Rav Elyakim Simsovic
Samedi 28 avril 2012 - 19:30

J'avoue que je suis perplexe.
En admettant qu'il s'agisse effectivement de "concilier ou réconcilier ciel et terre", ce qui n'est pas absolument exact en tout cas dans les termes - ou constitue du moins une simplification exagérée, et en admettant le saut "d'où la halakha" qui est plutôt une sorte de court-circuit, en laissant donc de côté ce qui mène à la question et n'en fait pas nécessairement partie, je suis perplexe.

En effet, je ne vois pas du tout en quoi la halakha infantiliserait qui que ce soit, ni Celui qui donne la loi, ni celui qui la reçoit. Il me semble plutôt, pour reprendre l'expression de M. Lévinas, que, décidément, le judaïsme est une religion d'adultes.

Peut-être serait-il utile que vous nous donniez un exemple d'infantilisation.
J'ai étudié la halakha avec le rav Rottenberg זצ"ל et je n'en est jamais rien éprouvé qui se rapproche en quoi que ce soit de ce que vous décrivez dans votre post-scriptum. Au contraire.
Mais il m'est arrivé d'entendre ou de lire "ces petits renards qui dévastent les vignes" et ce que je pouurrais éprouver alors se partagerait peut-être entre colère et compassion et tristesse, mais pour eux - pas pour la halakha !

babaz
Samedi 28 avril 2012 - 23:00

Merci pour votre réponse.

Si vous y êtes disposé, je serai heureux de préciser avec votre aide et votre soutien ce préambule exagérément simplificateur. Il me semble que derrière de longs développements apparemment techniques, des notions telles que celles de « klipat noga », « libération des étincelles de divinité »… etc. nous renvoient à ce projet de « spiritualisation de la matière ». La réalisation d’un tel projet ayant pour intermédiaire, dans le judaïsme, la réalisation des mitsvot.

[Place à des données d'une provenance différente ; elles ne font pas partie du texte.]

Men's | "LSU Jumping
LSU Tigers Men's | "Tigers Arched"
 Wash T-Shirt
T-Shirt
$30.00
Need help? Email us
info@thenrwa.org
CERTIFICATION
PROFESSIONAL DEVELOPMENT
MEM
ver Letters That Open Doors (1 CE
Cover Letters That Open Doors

Lorsque vous étudiez de manière approfondie un sujet de halakha quelconque, c’est-à-dire, je présume, lorsque vous cherchez à définir précisément ce que « Dieu attend des humains nés juifs », comment faites-vous pour ne pas tomber dans le travers qui consisterait à vous faire penser que « Dieu » serait effectivement sensible au nombre de centilitres de vin que vous consommez après avoir fait la bénédiction du kidoush, sensible au fait que tel plat ait été directement ou non posé sur une plat chauffant le jour du Chabbath… etc. etc. ? Comment ne pas en venir à infantiliser la « volonté de Dieu » ?

Le sens de ma remarque initiale est-il mieux explicité ?

Merci

Rav Elyakim Simsovic
Dimanche 29 avril 2012 - 08:55

Non, pas du tout.
Je laisse de côté pour l'instant votre interprétation des notions qabbalistes que vous avez citées, qui ne sont pas vraiment pertinentes pour notre sujet.

Vous omettez, dans votre description, l'effet d'une conduite (une praxis) sur celui qui en est le sujet.
Voyez par exemple Midrach Béréchit Rabba, 44, 1 qui pose une question similaire : "qu'est-ce que ça peut bien Lui faire que nous fassions la chehita comme-ci ou comme-ça ?"
À Lui, peut-être rien, mais à nous ?
C'est là qu'intervient l'importance de l'action concrète qui agit sur la réalité du monde et de l'homme - non pour spiritualiser la matière, mais pour en épurer la grossièreté. L'homme a été créé par Dieu dans une dimension d'être qui participe de l'animalité. Ce corps physique a une très haute valeur intrinsèque. Mais il court le risque de la bestialité. C'est là qu'interviennent les mitvoth en tant que conduite destinée à gérer "l'être au monde" de l'homme, préserver ce qui déjà est bon et rendre bon ce qui ne l'est pas encore.
Et cela demande une étude approfondie - d'autant plus approfondie que nous nous sommes éloignés de la source du sens - pour savoir quoi faire, comment faire et pourquoi le faire, ce dernier domaine étant celui des taamé hamitvoth.

Parler simplement de spiritualisation de la matière fausse complètement le problème. À titre d'exemple de cette corruption du sens : la matière peut être pure, alors que l'esprit peut être impur (rouah hatouea). L'idolâtrie, par exemple, est une spiritualité dévoyée.